• Your instructions: From the line containing "ias, por ejemplo;" to the last line of the records, please reproduce every line exactly and nothing more.

• Available data:
# # # #
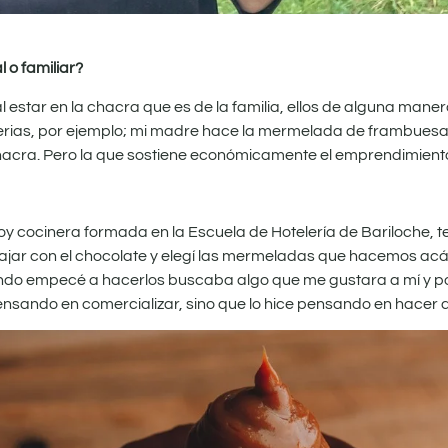
 o familiar?
l estar en la chacra que es de la familia, ellos de alguna mane
ias, por ejemplo; mi madre hace la mermelada de frambuesa
chacra. Pero la que sostiene económicamente el emprendimiento
oy cocinera formada en la Escuela de Hotelería de Bariloche, 
rabajar con el chocolate y elegí las mermeladas que hacemos a
uando empecé a hacerlos buscaba algo que me gustara a mí y por
ensando en comercializar, sino que lo hice pensando en hacer a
# # # #
• Answer to the problem:
ias, por ejemplo; mi madre hace la mermelada de frambuesa
chacra. Pero la que sostiene económicamente el emprendimiento
oy cocinera formada en la Escuela de Hotelería de Bariloche, 
rabajar con el chocolate y elegí las mermeladas que hacemos a
uando empecé a hacerlos buscaba algo que me gustara a mí y por
ensando en comercializar, sino que lo hice pensando en hacer a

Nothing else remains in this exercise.